State Pension Credit Bill [Lords]

Public Bill Committees, 23 April 2002, 10:45 am

Photo of Mr James Clappison

Mr James Clappison (Hertsmere, Conservative)

Clause 6 brings us to the question of the assessed income period, and is the first of several clauses to do so. The system set out in clauses 6 to 10 is put forward on the basis that the income of claimants aged 65 or over is to be treated as remaining the same for a five-year period, which is the assessed income period. Increases in income do not affect entitlement, and therefore they do not have to be reported, although a claimant can apply for reassessment if his income goes down. We shall shortly come to the mechanism for doing that. Other prescribed circumstances need to be notified during the assessed income period, and they are similar to those that apply to the basic state pension.

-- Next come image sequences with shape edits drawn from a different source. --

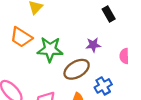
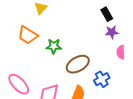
purple star: (93, 45) -> (112, 32), moved
green star: (50, 49) -> (54, 46), size x0.7

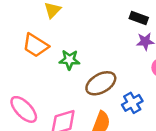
black rectangle: (107, 14) -> (139, 18), turned -40

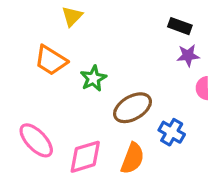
green star: (69, 60) -> (93, 78), turned -30
blue cross: (132, 103) -> (172, 132), turned -30

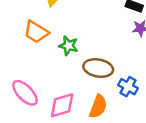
green star: (93, 78) -> (68, 46), turned -30
brown ellipse: (133, 108) -> (98, 68), turned 40

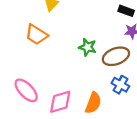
green star: (68, 46) -> (88, 47), moved
brown ellipse: (98, 68) -> (116, 56), moved, turned -30

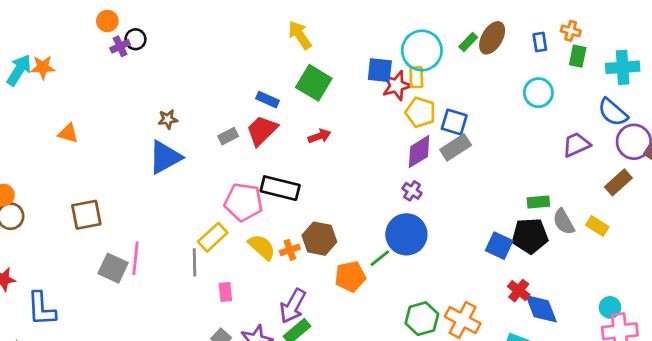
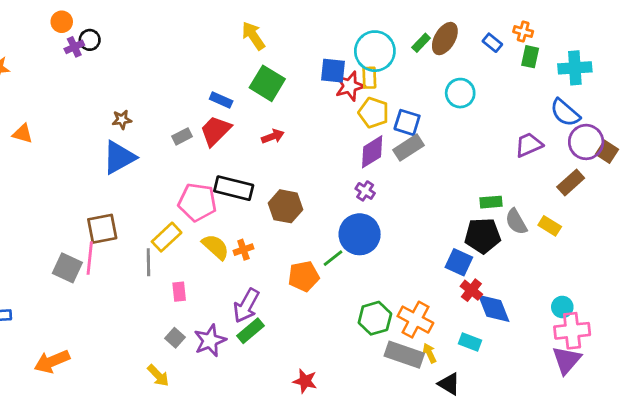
blue rectangle: (540, 42) -> (492, 43), turned -42
cyan circle: (538, 93) -> (460, 93), moved
brown square: (86, 215) -> (102, 229), moved
brown hexagon: (319, 239) -> (285, 206), moved
blue square: (499, 246) -> (459, 262), moved

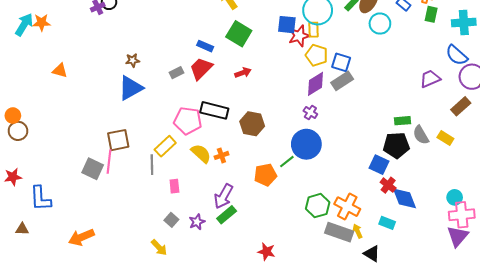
cyan circle: (460, 93) -> (380, 24), moved
purple star: (210, 341) -> (197, 222), size x0.7

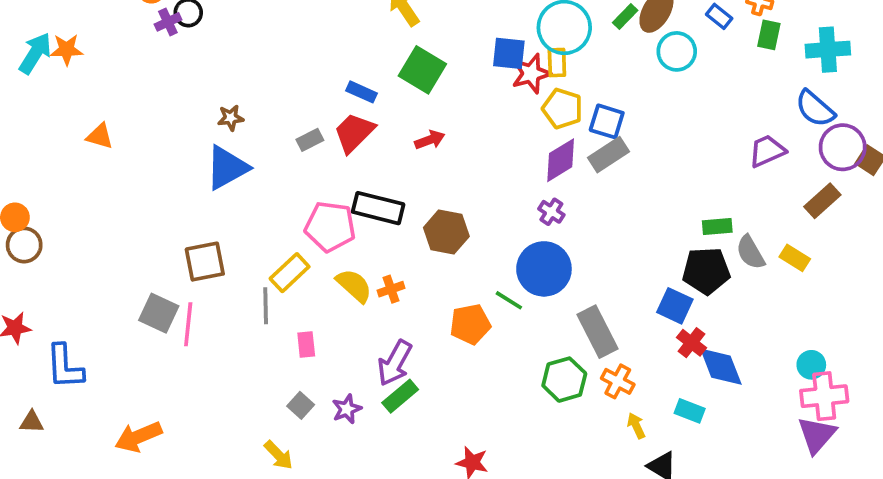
pink line: (109, 162) -> (188, 324), moved
green line: (287, 162) -> (509, 300), turned 70
orange cross: (347, 207) -> (618, 381), size x0.7
gray rectangle: (339, 232) -> (597, 332), moved, turned 44

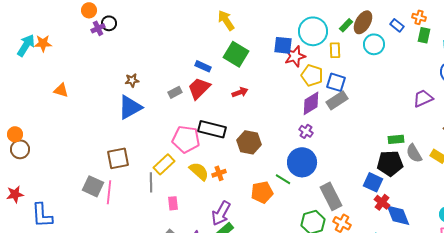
yellow rectangle: (557, 62) -> (335, 50), moved

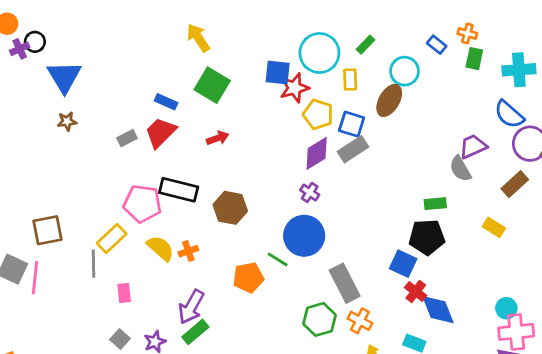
brown ellipse: (363, 22) -> (389, 100), moved
blue triangle: (130, 107) -> (64, 77), moved, turned -32
gray semicircle: (414, 153) -> (460, 169), moved

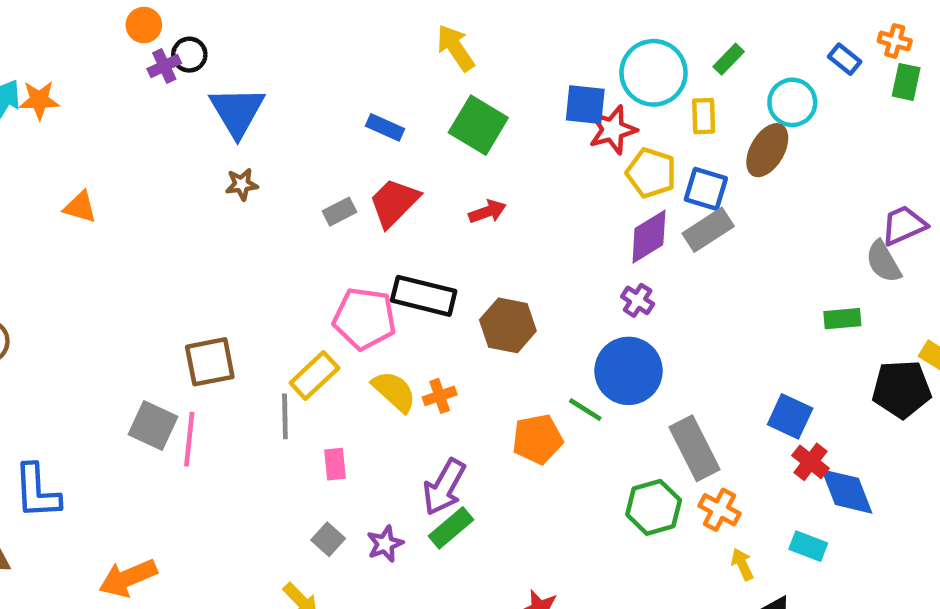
blue rectangle: (166, 102) -> (385, 127), moved
black pentagon: (427, 237) -> (902, 389), moved

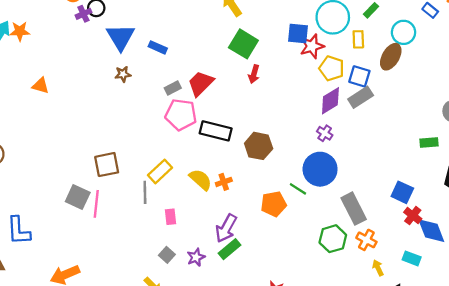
blue rectangle: (385, 127) -> (158, 47), moved
red arrow: (487, 212) -> (254, 74), moved, turned 126
pink pentagon: (365, 319) -> (181, 115), moved

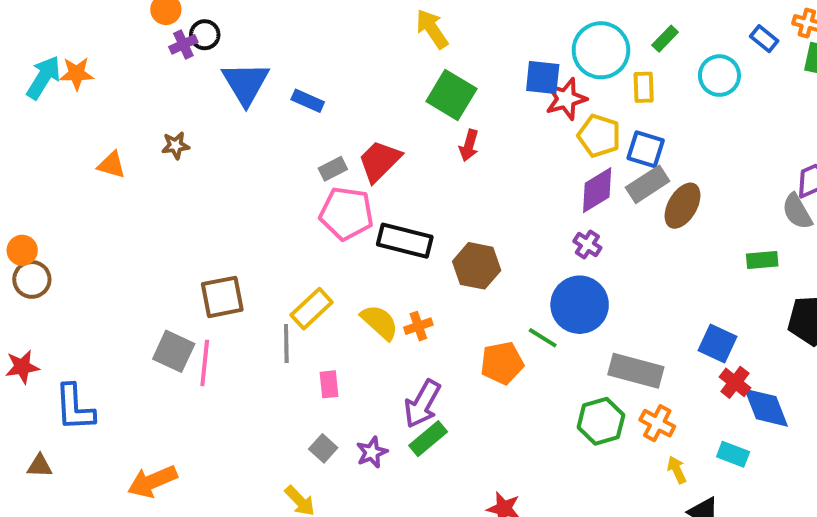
brown ellipse: (391, 57) -> (683, 206), moved
brown star: (123, 74) -> (176, 145), moved
gray rectangle: (354, 209) -> (636, 371), turned -48

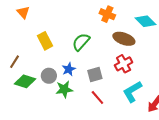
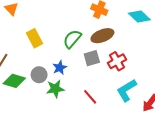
brown ellipse: (124, 39) -> (102, 36), moved, turned -40
gray square: (95, 75) -> (92, 58), moved

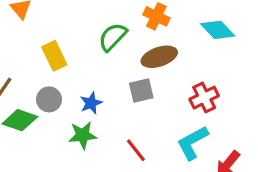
green semicircle: (72, 39) -> (113, 37), moved
red cross: (117, 61) -> (204, 98), moved
gray circle: (39, 75) -> (49, 99), moved

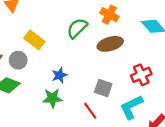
yellow rectangle: (54, 56) -> (34, 40), turned -30
gray square: (141, 91) -> (103, 88), moved, turned 30
gray circle: (49, 99) -> (18, 60), moved

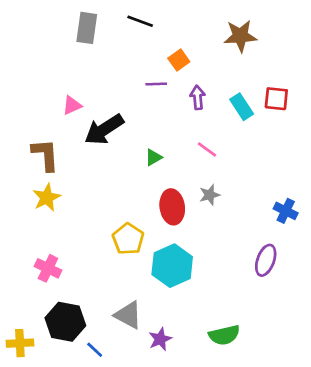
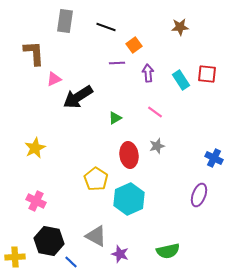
black line: (140, 21) -> (106, 27), moved
brown star: (240, 36) -> (180, 27), size x0.7
brown L-shape: (45, 155) -> (34, 53), moved
purple star: (160, 339) -> (120, 254), turned -30

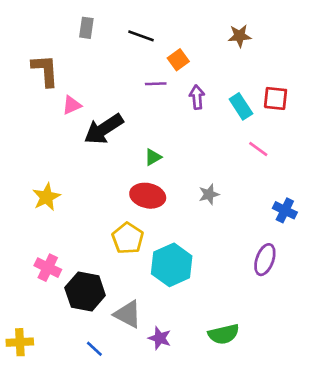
gray rectangle: (65, 21) -> (86, 28), size x0.7
pink line: (155, 112) -> (258, 149), moved
red ellipse: (129, 155) -> (148, 196), moved, turned -70
black hexagon: (49, 241) -> (85, 292), moved

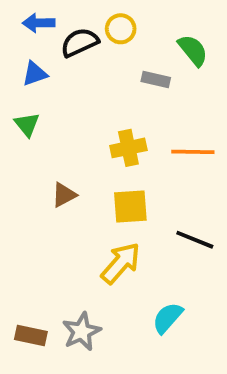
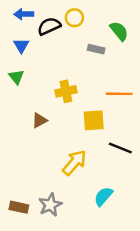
blue triangle: (35, 74) -> (21, 46), turned -42
yellow cross: (128, 148) -> (66, 91), moved
yellow square: (130, 207) -> (94, 120), moved

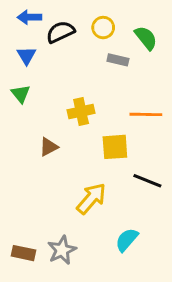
yellow circle: (74, 18) -> (103, 28), moved

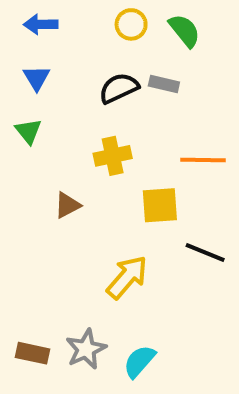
yellow circle: (103, 28) -> (131, 24), moved
black semicircle: (60, 32) -> (119, 88), moved
green semicircle: (146, 38) -> (185, 31), moved
cyan semicircle: (127, 240) -> (139, 361), moved

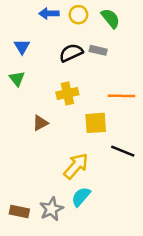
blue arrow: (41, 24) -> (49, 13), moved
cyan semicircle: (139, 361) -> (81, 197), moved

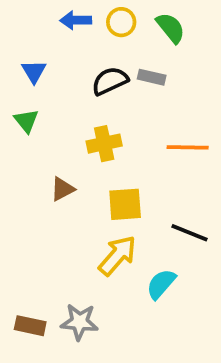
yellow square: (96, 123) -> (125, 204), moved
cyan semicircle: (81, 197) -> (161, 284), moved
gray star: (51, 209) -> (79, 322), turned 30

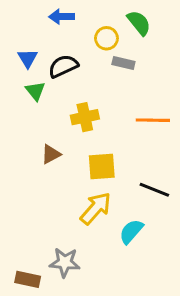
yellow circle: (121, 22) -> (106, 38), moved
black semicircle: (110, 81) -> (63, 66), moved
green triangle: (26, 121) -> (35, 91), moved
brown rectangle: (30, 326) -> (28, 279), moved

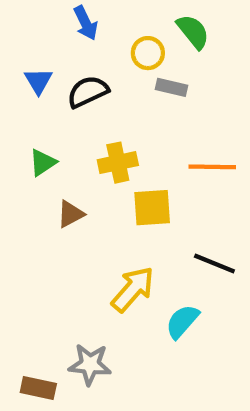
blue arrow: (62, 17) -> (86, 23), turned -115
green triangle: (35, 91) -> (43, 163), moved, turned 35
yellow square: (102, 167) -> (152, 208), moved

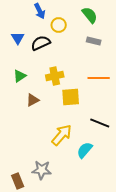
yellow circle: (148, 53) -> (59, 25), moved
gray rectangle: (171, 87) -> (94, 41), moved
brown rectangle: (38, 388) -> (18, 181), turned 56

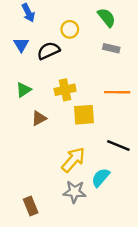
blue arrow: (40, 11) -> (28, 13), moved
gray star: (42, 170) -> (75, 192), moved
brown rectangle: (18, 181) -> (31, 206), moved

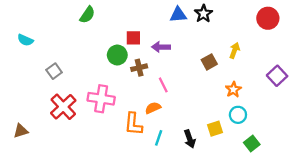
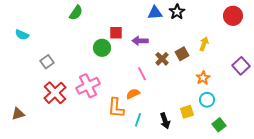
brown cross: (139, 68) -> (162, 59), moved, turned -32
pink cross: (101, 99) -> (88, 86), turned -35

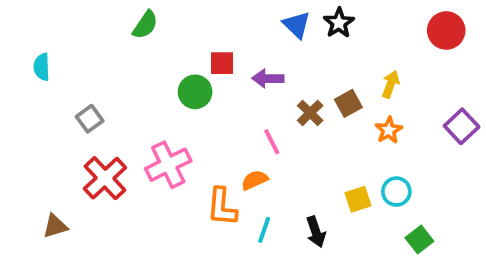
blue triangle: (155, 13) -> (297, 25), turned 49
cyan semicircle: (22, 35) -> (42, 67), turned 64
orange star: (203, 78) -> (389, 130), moved
yellow square: (187, 112) -> (358, 199), moved
brown triangle: (18, 114) -> (55, 226), moved

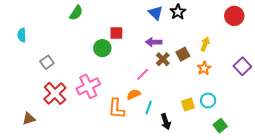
purple arrow: (268, 78) -> (154, 42), moved
pink line: (272, 142) -> (143, 74), turned 72
cyan line: (264, 230) -> (149, 108), moved

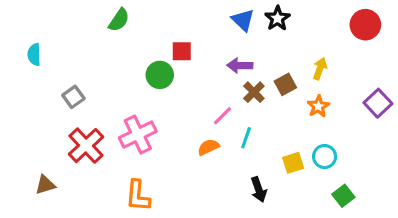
cyan line: (149, 108) -> (246, 138), moved
orange L-shape: (116, 109) -> (138, 196), moved

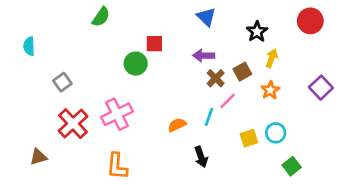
black star: (277, 18) -> (257, 32), moved
pink line: (223, 116) -> (228, 101), moved
black arrow: (259, 189) -> (201, 157), moved

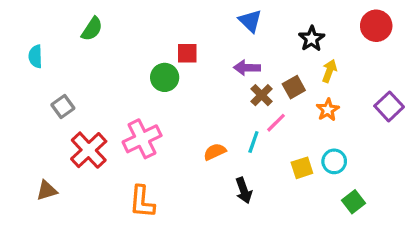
green semicircle: (101, 17) -> (92, 29), moved
gray square: (62, 82) -> (63, 106), moved

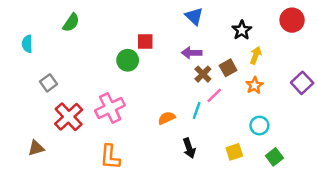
yellow square: (302, 168) -> (234, 152), moved

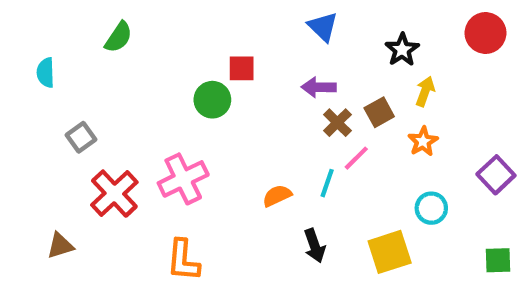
purple square: (302, 83) -> (496, 175), moved
yellow square: (234, 152) -> (390, 252), size x1.5
green square: (274, 157) -> (498, 260), moved, turned 36

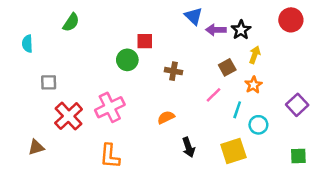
purple arrow: (319, 87) -> (216, 30), moved
brown cross: (337, 123) -> (173, 71), moved, turned -35
gray square: (81, 137) -> (49, 82), turned 35
cyan line: (327, 183) -> (237, 110), moved

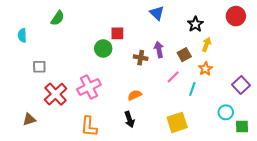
purple arrow: (216, 30) -> (159, 50), moved, turned 77
cyan circle: (258, 125) -> (226, 112), moved
black arrow: (188, 147) -> (130, 119), moved
yellow square: (233, 151) -> (177, 122), moved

I cannot let the clause pass without making one observation. The original consultation document stated that the Government planned

''to award the Pension Credit for a longer, fixed period, drawing on experience from tax credits.''

That consultation was issued when the working families tax credit was granted for a six-month period based on a snapshot of a claimant's income, after which the credit was fixed. Since then, the working families tax credit has been replaced—or has evolved, as the Government would have it—and its successor establishes awards that are more sensitive to changes in circumstances, and allows for wider responsibilities for claimants who report such changes. In particular, clause 6 of the Tax Credits Bill establishes that, in relation to the working tax credit, at the end of the tax year the claimant must consider

their income and whether there have been variations in it. If there have been variations of certain types, they must report that and it will have an effect on entitlement.

The working families tax credit has evolved into the working tax credit, which is more sensitive to changes in circumstances than its predecessor, which gave credit for a fixed six-month period. One wonders what experience of other tax credits has been drawn on to design the pension credit. A lesson that could usefully be learnt from the working families tax credit is the way in which it has constantly changed. It would be a good idea if the Government could resist the temptation to make change after change to the design of tax credits. The more change there is, the more complexity enters the system. Many would say that the system is already complex enough.